Выдержав паузу, говорю тихо, но четко, печатая каждое слово.
— Не вижу смысла в твоих претензиях, Калида! Хотел бы я бросить этих людей умирать, так, наоборот, не вмешивался бы. Через неделю из этих трех сотен три десятка может и осталось бы! — Калида немного смутился, а я повысил голос. — Я этих людей от голодной смерти спас! Надолго? Не знаю, как получится! А вот зачем?!
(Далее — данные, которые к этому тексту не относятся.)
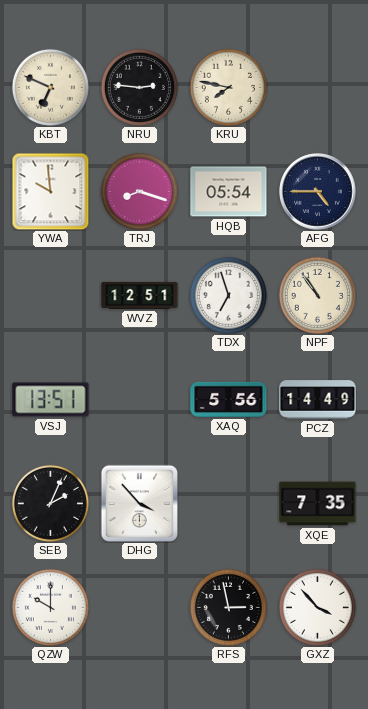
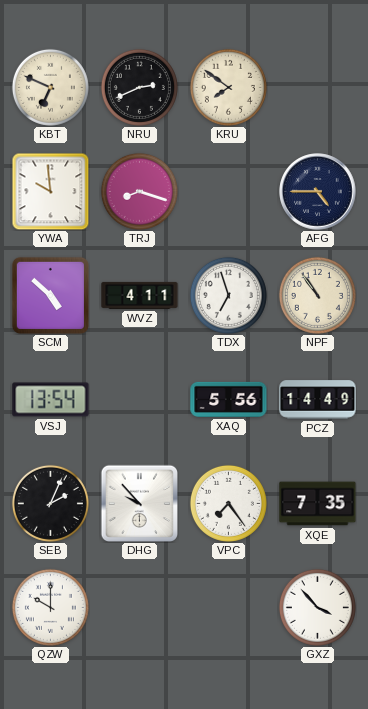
NRU: 2:46 -> 2:41
KRU: 7:47 -> 7:51
HQB: 05:54 -> none
SCM: none -> 4:52
WVZ: 12:51 -> 4:11
VSJ: 13:51 -> 13:54
DHG: 3:53 -> 9:53
VPC: none -> 7:24
RFS: 2:58 -> none
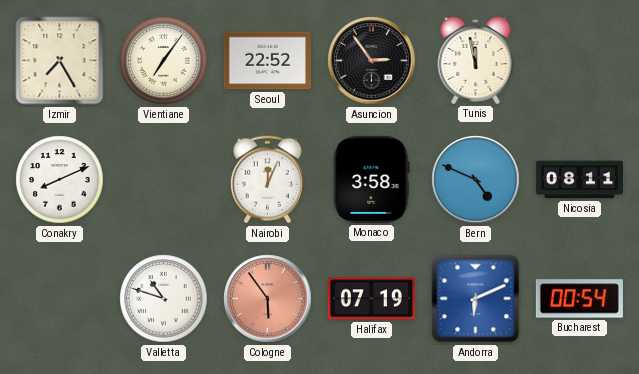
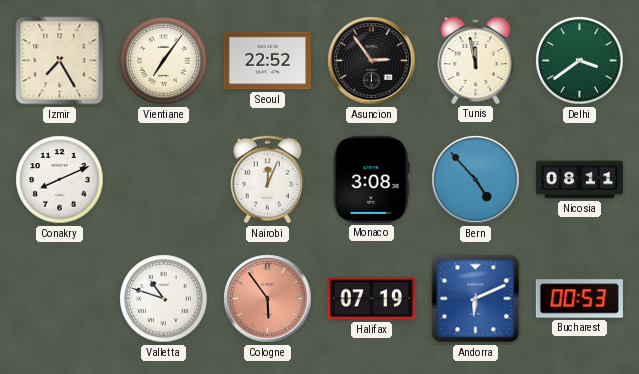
Delhi: none -> 3:39
Monaco: 3:58 -> 3:08
Bern: 4:49 -> 4:53
Bucharest: 00:54 -> 00:53
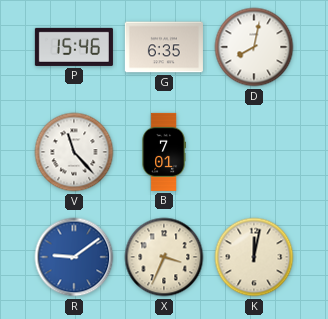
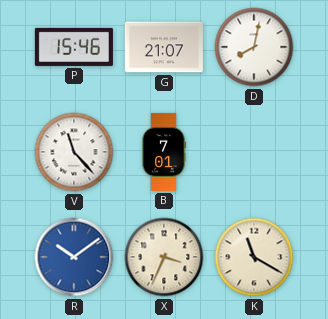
G: 6:35 -> 21:07
R: 9:09 -> 10:09
K: 12:02 -> 11:20
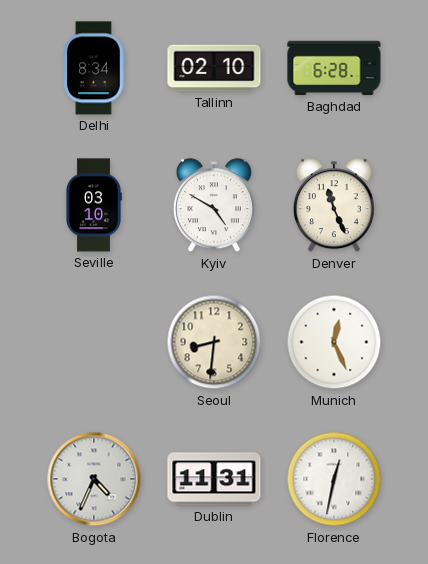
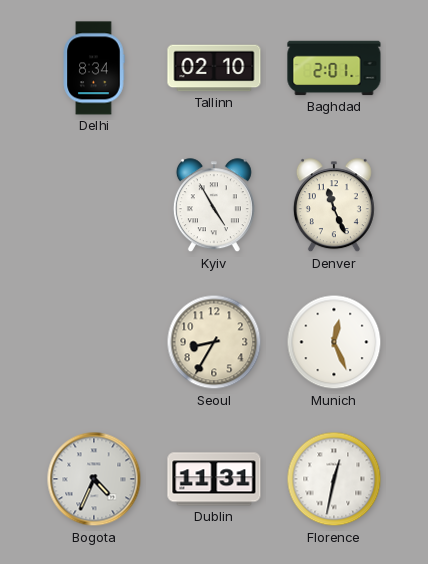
Baghdad: 6:28 -> 2:01
Seville: 03:10 -> none
Kyiv: 4:50 -> 4:55
Seoul: 8:31 -> 8:35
Тут я остановился, на миг поддавшись сомнению. А действительно, зачем?! На что я замахнулся?! Кто я такой, чтобы вмешиваться в ход истории и решать чужие судьбы?! Придавленный было страх вновь показал свою мерзкую морду. Остро заломило в висках, и, прикрыв глаза, я потратил несколько мгновений на то, чтобы прийти в себя.
Успокоившись, вновь поднимаю взгляд на застывшего в ожидании Калиду.
— На этот вопрос лучше ответить, не торопясь и без эмоций. — Подойдя к костру, я молча присаживаюсь на сосновую колоду. В наступившей тишине за пологом юрты, явно, слышится шорох и сопение стоящего снаружи человека. Не поворачиваясь, бросаю подслушивающему там Куранбасе.
— И ты заходи, поговорим.
Уговаривать того не пришлось. Зашуршал приоткрывшийся войлочный занавес, и половец тенью прошмыгнул к костру. Усевшись скрестив ноги, он замер, изображая полнейшее внимание. Калида тоже присел, но на его лице скорее застыла маска тревожного непонимания.
Посмотрев на них, я начал говорить, стараясь убедить не только их, но и самого себя.
— Когда недавно, я говорил Турслану Хаши, что собираюсь осесть здесь, я не кривил душой. Я, действительно, собираюсь остановиться в этом городе, но не наместником Александра или баскаком монгольского хана. Это всего лишь ступень, первый шаг, чтобы закрепиться. В дальнейшем, я хочу стать здесь первым среди равных, хочу, чтобы этот город принял меня, поверил, что я принесу ему только благополучие и процветание.